La Baviera è una delle regioni più visitate della Germania, ed anche noi l’abbiamo scelta come meta…Invernale. La strada più agevole per raggiungere la Baviera è quella che passa dal Brennero ed attraversa l’Austria, per il quale è necessario dotarsi dell’apposita vignetta.

Fussen ed il castello di Neuschwantein

Puntiamo direttamente su Fussen, graziosa cittadina a 3 km dal confine austriaco. Sarà la nostra base per visitare il castello di Neuschwanstein . La fortezza è in realtà l’ultima dimora del re Ludwig II, da lui voluta e fatta realizzare alla fine del 1800. A questo castello si è fortemente ispirato Walt Disney per ambientare la favola di Biancaneve. Al Palazzo si giunge in carrozza o a piedi seguendo l’antico percorso immerso nella foresta e la visita avviene obbligatoriamente con audioguida. Il tempo nelle sale del palazzo si è fermato al 1886. Con la neve il paesaggio circostante è ancora più suggestivo e l’indomani ripartiamo alla volta di Monaco di Baviera.

Sulla strada ci fermiamo a Landsberg am Lech, cittadina situata sulle rive del fiume Lech lungo la Romantik Strasse. Qui si trova la Mutterturm, la famosa torre dal tetto d’oro.

Monaco di Baviera è la capitale della regione.

BMW Welt – Monaco di Baviera

La prima tappa è la sede della BMW che qui ha stabilimento, museo e vetrina tecnologica al BMW Welt . Inutile sottolineare che il parcheggio sotterraneo è occupato quasi interamente da BMW. La sera ceniamo presso una delle tante birrerie tradizionali bavaresi. L’indomani affrontiamo il Deutsches Museum , il museo di scienze e tecnologia visitato da oltre un milione di persone l’anno. Attualmente è in fase di ampliamento ed alcune sezioni riapriranno nel 2020. Il percorso storico ricostruito all’interno delle miniere, lo spaccato di un sottomarino (U-Boat) a grandezza naturale e tutta la sezione interattiva dedicata agli esperimenti valgono le ore spese all’interno del museo. Per il pranzo ci dirigiamo verso il Viktualienmarkt, mercato alimentare all’aperto dove è possibile mangiare ed acquistare tutte le specialità bavaresi. Trascorriamo il resto del pomeriggio e la sera nel centro di Monaco dove il mercatino natalizio occupa tutte le piazze e le vie del centro.

Consigli di viaggio

Acqua minerale – nei locali pubblici il costo è esorbitante, conviene fare una scorta di bottigliette nei market locali.
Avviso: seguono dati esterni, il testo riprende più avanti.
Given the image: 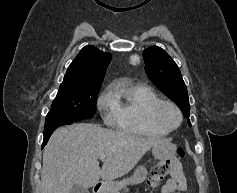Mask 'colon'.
Masks as SVG:
<instances>
[{"mask_svg": "<svg viewBox=\"0 0 237 193\" xmlns=\"http://www.w3.org/2000/svg\"><path fill=\"white\" fill-rule=\"evenodd\" d=\"M177 154L179 157L184 156V151L182 149L177 150ZM172 164L170 160L159 162L153 168L152 177L149 180V184L152 186L157 185L160 181H162L165 176L171 171Z\"/></svg>", "mask_w": 237, "mask_h": 193, "instance_id": "1", "label": "colon"}]
</instances>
Trasporti – i mezzi pubblici sono efficientissimi ed hanno un costo moderato; per l’auto conviene prevedere un hotel dotato di parcheggio privato, anche a pagamento. Il traffico non è mai un problema nemmeno con la neve, ma è obbligatorio avere i pneumatici invernali, qui le catene sono quasi proibite… In Austria benzina e gasolio sono più economici di Italia e Germania.

Acquisti – le settimane precedenti le festività natalizie è periodo di saldi e considerando l’attuale regime fiscale tedesco, si possono fare buoni affari.